A QVRS foi determinada pelo instrumento genérico Pediatric Quality of Life Inventory 4.0 (PedsQL 4.0) validado para o português do Brasil, com o uso de diferentes versões para três grupos etários 5-7, 8-12 e 13-18 anos.20,21 Dois formulários paralelos foram usados no presente estudo: PedsQL 4.0 com autoavaliação das crianças e PedsQL 4.0 com questionário dos pais. O questionário PedsQL 4.0 inclui escalas em quatro domínios multidimensionais apresentados no mês anterior, tais como capacidade física, aspectos emocionais, aspectos sociais e atividades escolares. Os 23 itens foram registrados com uma escala de cinco pontos nos grupos de 8-12 anos, 13-18 anos e pais (0 - nunca, 1 - quase nunca, 2 - às vezes, 3 - frequentemente e 4 - quase sempre) e para as crianças na faixa de 5-7 anos, com uma escala de três pontos (0 - nunca, 2 - às vezes e 3 - frequentemente). A soma da pontuação total variou de 0 a 100. A maior pontuação indicou uma melhor QVRS.20,21

Exames laboratoriais e radiográficos

Exames laboratoriais foram feitos de forma cega para as avaliações clínicas e QVRS. Os seguintes autoanticorpos séricos foram medidos na inclusão no estudo: anticorpos antinucleares (FAN) foram mensurados por imunofluorescência indireta em células de epitelioma de célula humana (HEp-2) (GMK, EUA) e reativo em diluição sérica ≥ 1:80 definido como positivo. Isotipos de anticardiolipina (aCL) IgG e IgM por ensaio imunoenzimático ligado à enzima (ELISA) (Phadia, Suécia, valor de corte de 20 GPL e/ou MPL). As detecções do HLA B27 e fator reumatoide (FR) foram feitas pela técnica interna de reação em cadeia da polimerase em tempo real (Arup Laboratories, EUA) e por ensaios imunoturbidimétricos com corte < 20UI/ml (Wiener, Argentina), respectivamente, em pacientes e controles com artralgia e/ou artrite. Radiografias convencionais de articulações foram feitas em pacientes e controles com artralgia e/ou artrite e classificadas como: diminuição de espaço articular, erosões e anquilose.

Análise estatística

Foi feita com o programa estatístico SPSS. Foi usado o teste de Mann-Whitney não paramétrico para comparar as variáveis contínuas e apresentadas como mediana (intervalo). Diferenças nas frequências foram avaliadas pelo teste exato de Fisher para variáveis categóricas. Os valores de p foram fixados em 5% (p < 0,05) em todos os testes estatísticos.

Resultados

A media da idade atual foi similar em pacientes com hanseníase e controles saudáveis [12 (6-18) vs. 15 (5-18) anos, p = 0,384], da mesma forma as frequências de sexo feminino (47% vs. 51%, p = 0,835). Nenhuma diferença foi evidenciada na frequência de classes socioeconômicas médias/baixas brasileiras entre os grupos (91% vs. 93%, p = 1,0).

Dados demográficos, critérios de classificação, manifestações clínicas, anormalidades laboratoriais, radiografias e tratamentos feitos nos pacientes com hanseníase foram descritos na tabela 1.

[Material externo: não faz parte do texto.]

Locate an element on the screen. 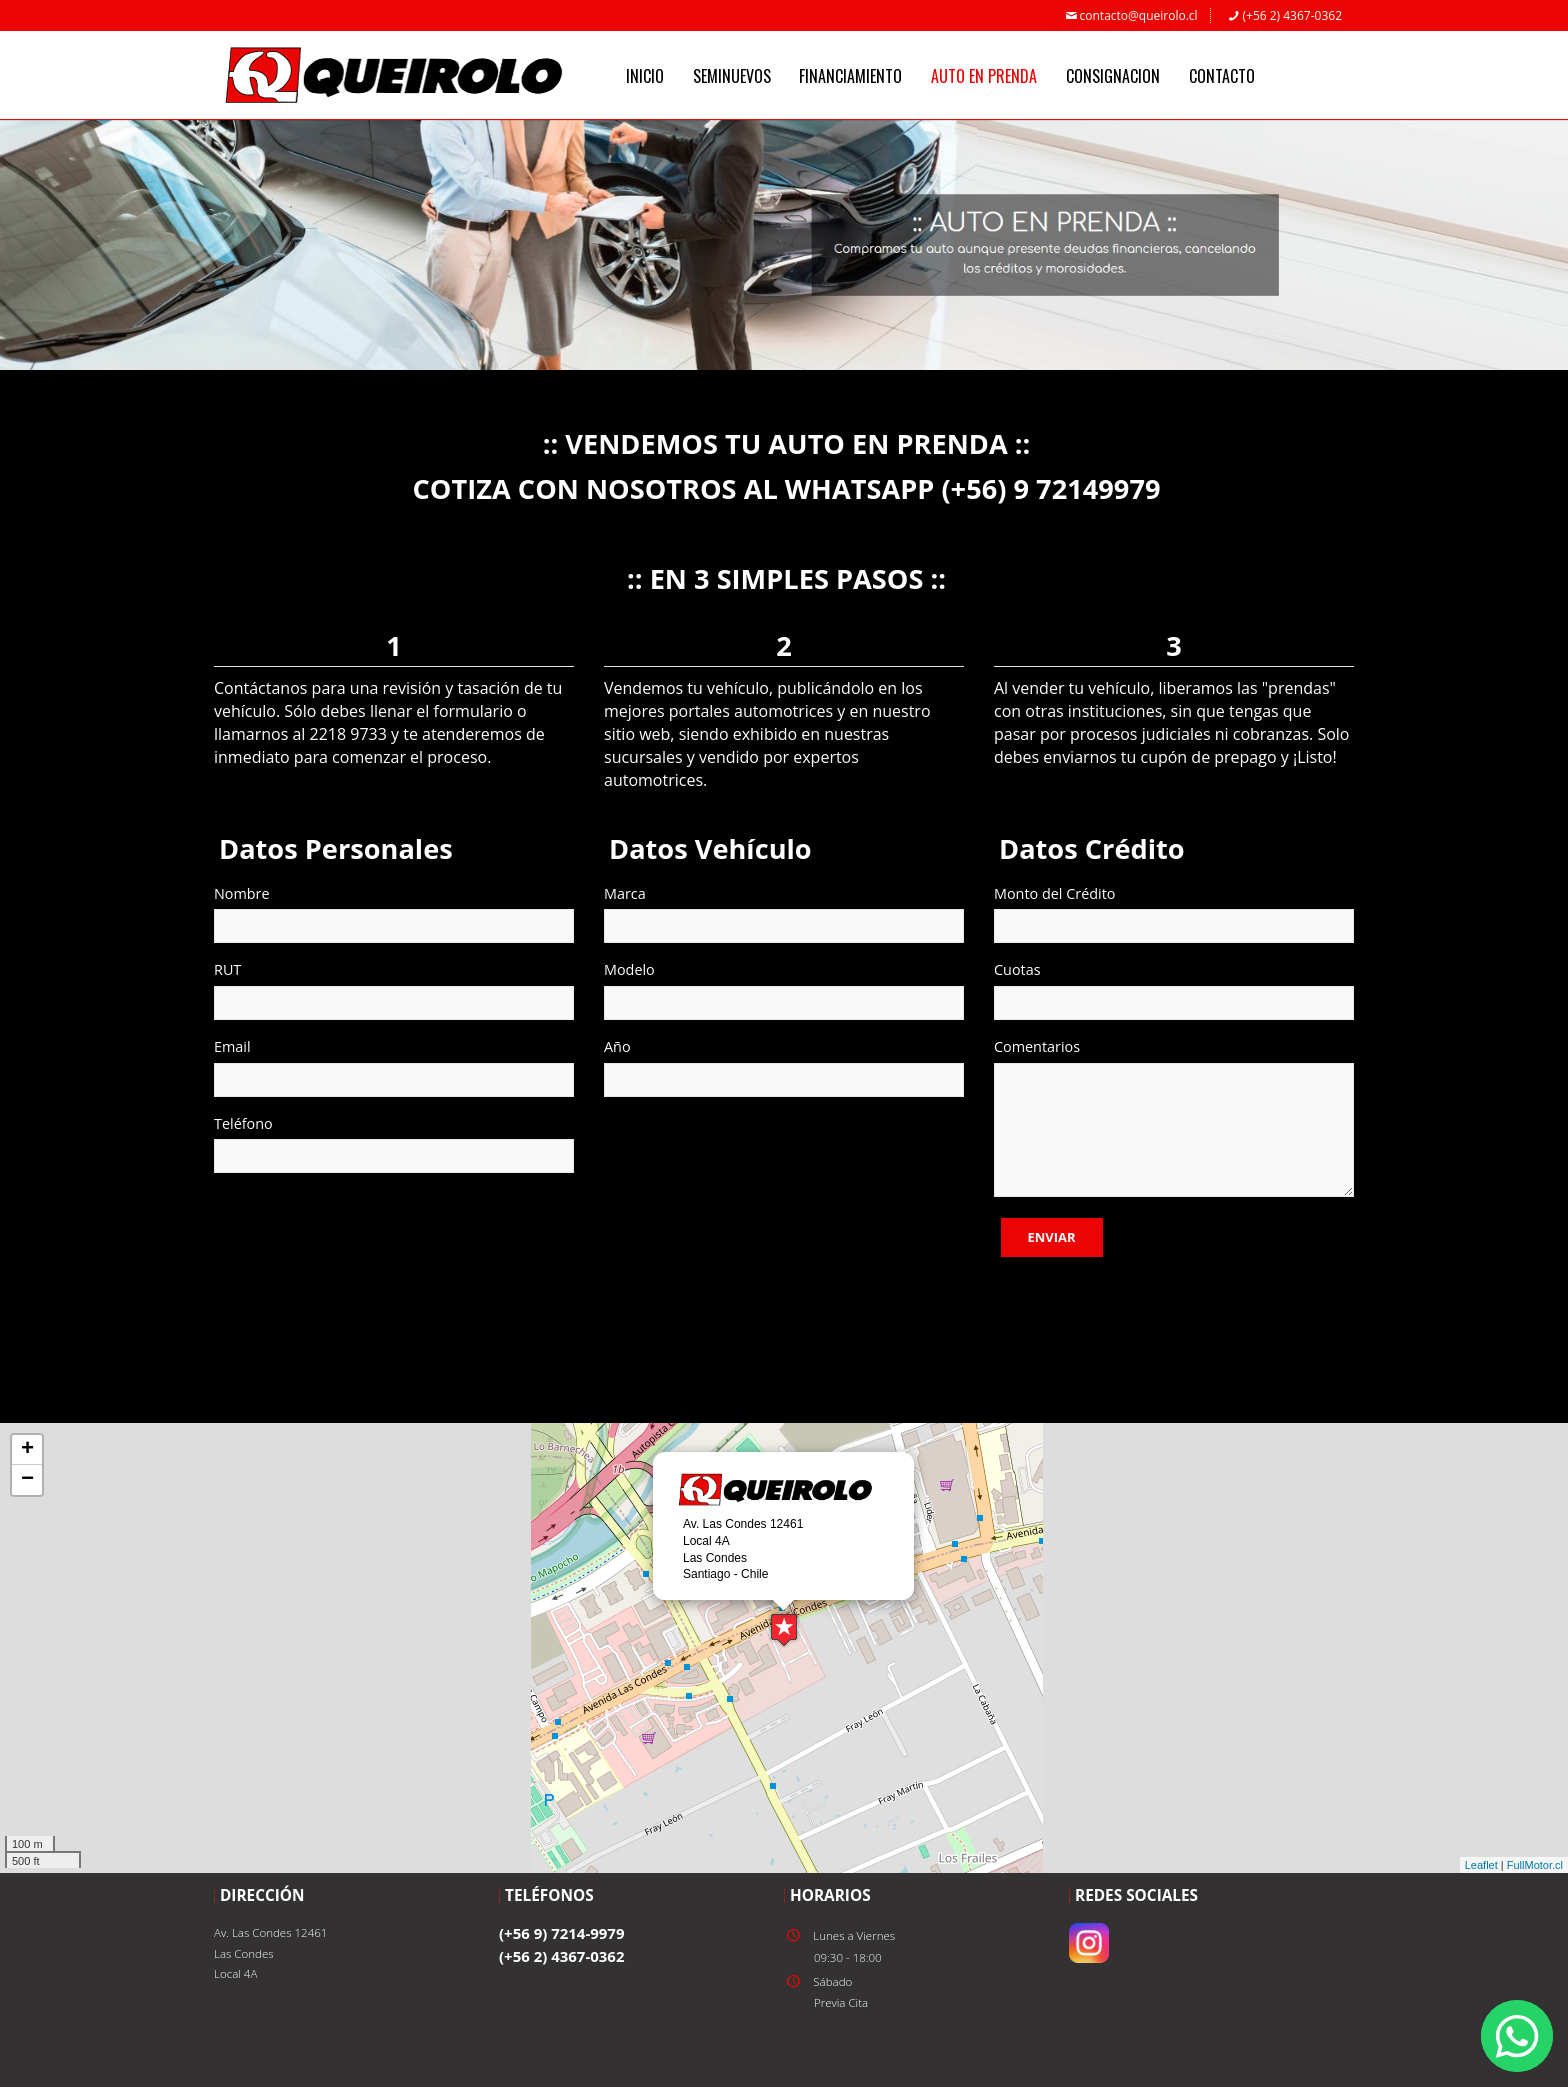 Image resolution: width=1568 pixels, height=2087 pixels. Monto del Crédito is located at coordinates (1054, 893).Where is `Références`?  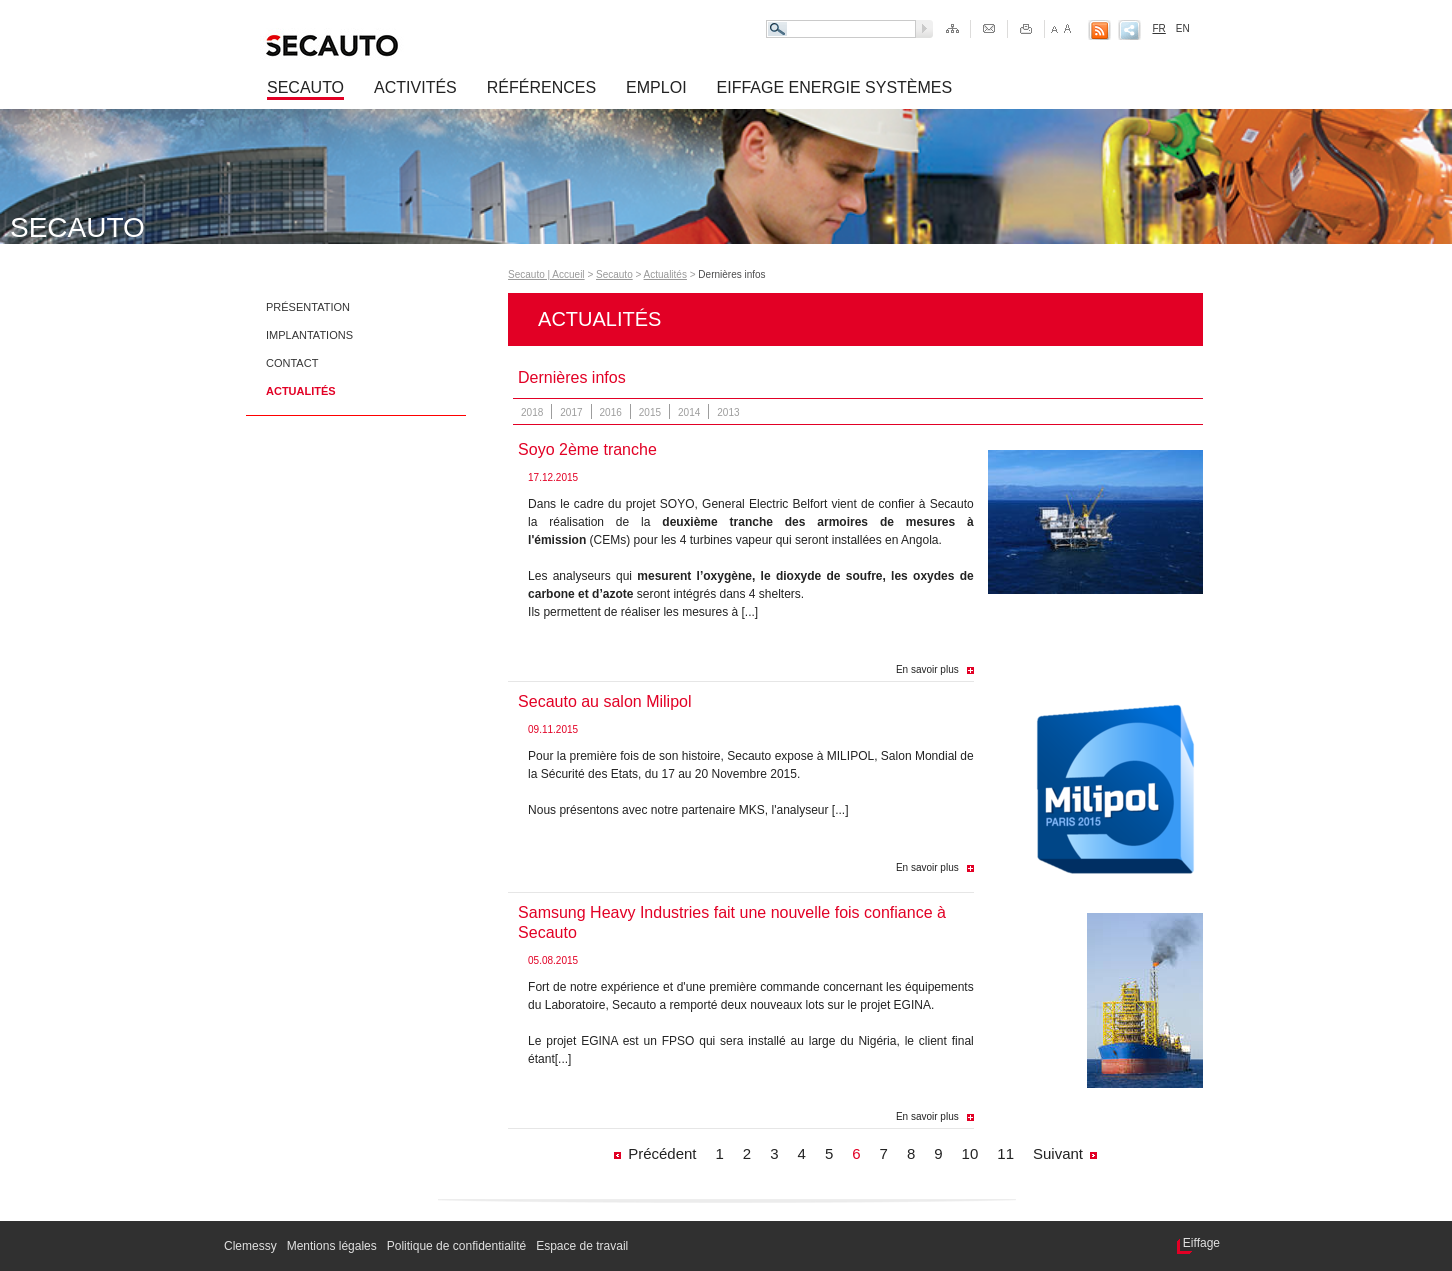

Tabela 1 Dados demográficos, critérios de classificação, manifestações clínicas, laboratório, radiografia e tratamentos em pacientes com hanseníase 

Variáveis Pacientes com hanseníase (n = 47)
Dados demográficos  
Idade atual, anos 12 (3-18)
Sexo feminino 25/47 (53)
Classes socioeconômicas brasileiras  
Classes média/média baixa 46 (92)
   
Critérios de classificação de Ridley e Jopling  
Dimorfa-Dimorfa 21 (45)
Indeterminada 0 (0)
Tuberculoide 26 (55)
Virchowiana 0 (0)
   
Classificação da Organização Mundial de Saúde (OMS)
Multibacilar 21 (45)
Paucibacilar 26 (55)
   
Manifestação clínica  
Lesões cutâneas hipopigmentadas ou eritematosas com perda de sensibilidade 47 (100)
Eritema nodoso 0 (0)
Neuropatia periférica silenciosa 2 (4)
Artralgia 1 (2)
Mialgia 3 (6)
Artrite 5 (11)
   
Laboratório  
Autoanticorpos  
Anticorpos antinucleares (FAN) 1 (2)
Fator reumatoide 2/5 (20)
Anticardiolipina IgM (aCL) 7 (15)
IgG aCL 1 (2)
   
Radiografia  
Anormalidades de radiografias articulares 0 (0)
   
Tratamentos  
Prednisona 8 (17)
Rifampicina, dapsona e clofazimina 21 (45)
Rifampicina e dapsona 26 (55)

Resultados são mostrados em média (intervalo) e n (%).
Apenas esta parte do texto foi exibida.